▸ **Description of the task**
What is printed must match, line for line, the records from their first line through the line containing "valeur. Un processus", with pictures left out.
*** Opening Data records ***
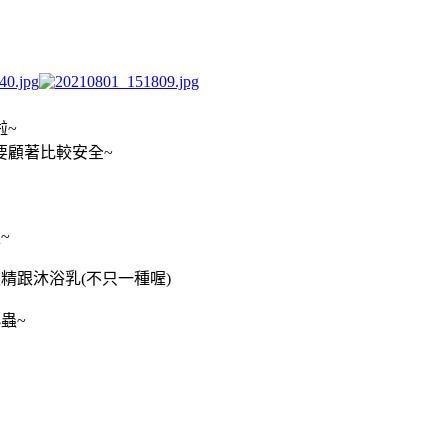
啦~
要顧著比較安全~
~
精跟沐浴乳(不只一種喔)
蟲~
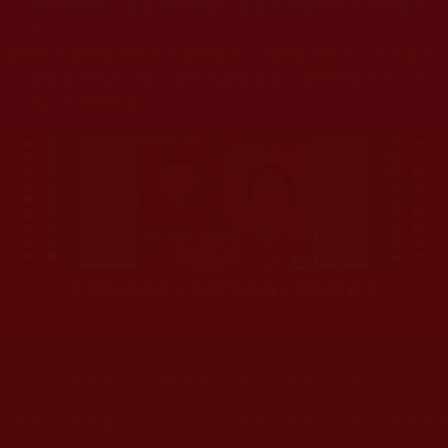
杰羌佛或第三世多杰羌佛辦公室等其他機構單位所指使派
令。
◆
本區大量轉載諸佛弟子修學如來正法的受用文章，其內容可
能有若干錯誤，故只能作為參考交流、薰陶鼓勵之用，不
為正見法理依據。
聖僧寂後肉身大神變 開創佛史圓寂新篇章
印證解脫法源就在羌佛處
您在這裡
首頁
»
佛教修行受用與知見
»
修行成長與正行發心
»
正行
您在這裡
首頁
»
佛教修行受用與知見
»
佛教行者修行知見
»
戒殺護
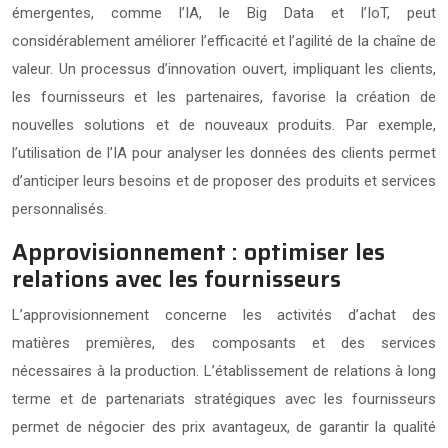
émergentes, comme l’IA, le Big Data et l’IoT, peut
considérablement améliorer l’efficacité et l’agilité de la chaîne de
valeur. Un processus d’innovation ouvert, impliquant les clients,
les fournisseurs et les partenaires, favorise la création de
nouvelles solutions et de nouveaux produits. Par exemple,
l’utilisation de l’IA pour analyser les données des clients permet
d’anticiper leurs besoins et de proposer des produits et services
personnalisés.
Approvisionnement : optimiser les
relations avec les fournisseurs
L’approvisionnement concerne les activités d’achat des
matières premières, des composants et des services
nécessaires à la production. L’établissement de relations à long
terme et de partenariats stratégiques avec les fournisseurs
permet de négocier des prix avantageux, de garantir la qualité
*** Closing Data records ***
▸ **Solved problem**
啦~
要顧著比較安全~
~
精跟沐浴乳(不只一種喔)
蟲~
杰羌佛或第三世多杰羌佛辦公室等其他機構單位所指使派
令。
◆
本區大量轉載諸佛弟子修學如來正法的受用文章，其內容可
能有若干錯誤，故只能作為參考交流、薰陶鼓勵之用，不
為正見法理依據。
聖僧寂後肉身大神變 開創佛史圓寂新篇章
印證解脫法源就在羌佛處
您在這裡
首頁
»
佛教修行受用與知見
»
修行成長與正行發心
»
正行
您在這裡
首頁
»
佛教修行受用與知見
»
佛教行者修行知見
»
戒殺護
émergentes, comme l’IA, le Big Data et l’IoT, peut
considérablement améliorer l’efficacité et l’agilité de la chaîne de
valeur. Un processus d’innovation ouvert, impliquant les clients,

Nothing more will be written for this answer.